> [Task details] Here are some records; quote them exactly, leaving out the pictures.

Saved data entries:
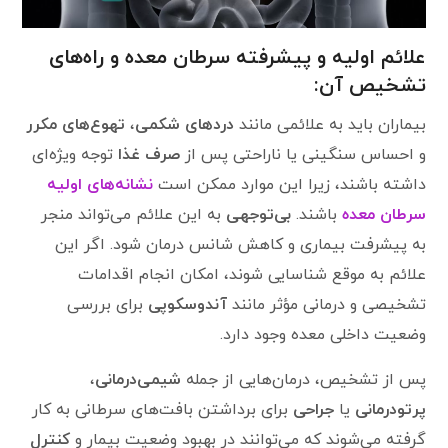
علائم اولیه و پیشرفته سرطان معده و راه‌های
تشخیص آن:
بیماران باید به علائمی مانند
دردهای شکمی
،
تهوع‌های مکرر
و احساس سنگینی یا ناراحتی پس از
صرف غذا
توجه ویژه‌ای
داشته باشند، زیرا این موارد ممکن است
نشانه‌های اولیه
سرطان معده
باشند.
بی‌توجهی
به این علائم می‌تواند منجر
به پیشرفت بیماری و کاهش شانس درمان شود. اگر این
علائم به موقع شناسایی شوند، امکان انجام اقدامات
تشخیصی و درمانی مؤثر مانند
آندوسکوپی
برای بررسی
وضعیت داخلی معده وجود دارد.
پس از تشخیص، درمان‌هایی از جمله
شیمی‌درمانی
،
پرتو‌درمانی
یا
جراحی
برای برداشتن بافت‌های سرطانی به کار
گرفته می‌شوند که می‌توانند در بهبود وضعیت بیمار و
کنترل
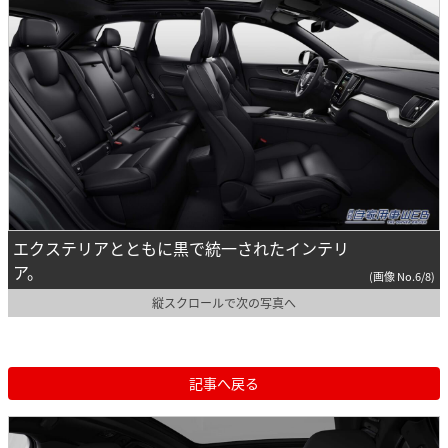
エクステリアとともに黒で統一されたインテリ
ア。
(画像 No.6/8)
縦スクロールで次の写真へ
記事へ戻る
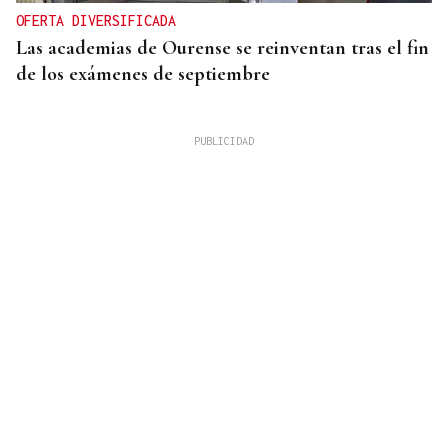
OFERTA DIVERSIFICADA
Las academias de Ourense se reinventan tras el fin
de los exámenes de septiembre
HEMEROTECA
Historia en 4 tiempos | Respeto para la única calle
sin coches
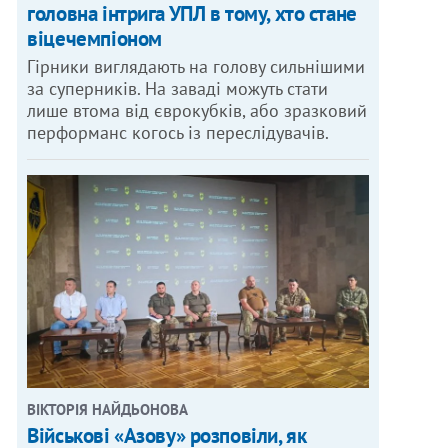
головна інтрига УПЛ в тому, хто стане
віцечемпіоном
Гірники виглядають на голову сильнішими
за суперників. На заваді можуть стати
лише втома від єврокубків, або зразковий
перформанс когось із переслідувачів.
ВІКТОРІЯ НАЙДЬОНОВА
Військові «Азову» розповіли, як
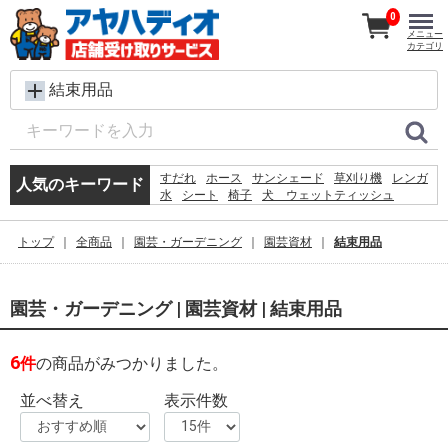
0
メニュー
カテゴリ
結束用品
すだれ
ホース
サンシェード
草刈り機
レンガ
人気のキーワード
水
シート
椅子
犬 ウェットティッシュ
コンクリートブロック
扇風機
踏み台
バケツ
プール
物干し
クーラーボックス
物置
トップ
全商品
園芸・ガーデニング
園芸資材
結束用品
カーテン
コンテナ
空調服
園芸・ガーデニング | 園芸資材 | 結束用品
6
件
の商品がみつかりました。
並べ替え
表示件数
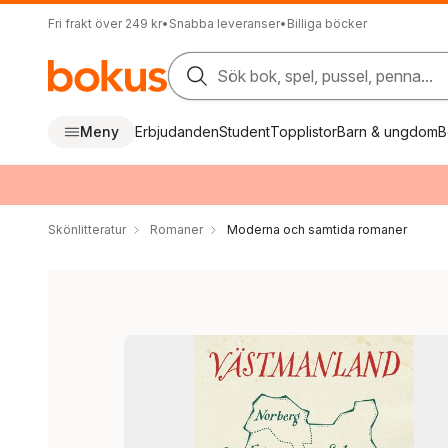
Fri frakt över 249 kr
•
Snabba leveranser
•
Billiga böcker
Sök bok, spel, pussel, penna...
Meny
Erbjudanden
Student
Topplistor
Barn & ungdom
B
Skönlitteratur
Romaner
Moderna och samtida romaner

> [Problem solution]
علائم اولیه و پیشرفته سرطان معده و راه‌های
تشخیص آن:
بیماران باید به علائمی مانند
دردهای شکمی
،
تهوع‌های مکرر
و احساس سنگینی یا ناراحتی پس از
صرف غذا
توجه ویژه‌ای
داشته باشند، زیرا این موارد ممکن است
نشانه‌های اولیه
سرطان معده
باشند.
بی‌توجهی
به این علائم می‌تواند منجر
به پیشرفت بیماری و کاهش شانس درمان شود. اگر این
علائم به موقع شناسایی شوند، امکان انجام اقدامات
تشخیصی و درمانی مؤثر مانند
آندوسکوپی
برای بررسی
وضعیت داخلی معده وجود دارد.
پس از تشخیص، درمان‌هایی از جمله
شیمی‌درمانی
،
پرتو‌درمانی
یا
جراحی
برای برداشتن بافت‌های سرطانی به کار
گرفته می‌شوند که می‌توانند در بهبود وضعیت بیمار و
کنترل
エクステリアとともに黒で統一されたインテリ
ア。
(画像 No.6/8)
縦スクロールで次の写真へ
記事へ戻る
OFERTA DIVERSIFICADA
Las academias de Ourense se reinventan tras el fin
de los exámenes de septiembre
HEMEROTECA
Historia en 4 tiempos | Respeto para la única calle
sin coches
головна інтрига УПЛ в тому, хто стане
віцечемпіоном
Гірники виглядають на голову сильнішими
за суперників. На заваді можуть стати
лише втома від єврокубків, або зразковий
перформанс когось із переслідувачів.
ВІКТОРІЯ НАЙДЬОНОВА
Військові «Азову» розповіли, як
0
メニュー
カテゴリ
結束用品
すだれ
ホース
サンシェード
草刈り機
レンガ
人気のキーワード
水
シート
椅子
犬 ウェットティッシュ
コンクリートブロック
扇風機
踏み台
バケツ
プール
物干し
クーラーボックス
物置
トップ
全商品
園芸・ガーデニング
園芸資材
結束用品
カーテン
コンテナ
空調服
園芸・ガーデニング | 園芸資材 | 結束用品
6
件
の商品がみつかりました。
並べ替え
表示件数
Fri frakt över 249 kr
•
Snabba leveranser
•
Billiga böcker
Sök bok, spel, pussel, penna...
Meny
Erbjudanden
Student
Topplistor
Barn & ungdom
B
Skönlitteratur
Romaner
Moderna och samtida romaner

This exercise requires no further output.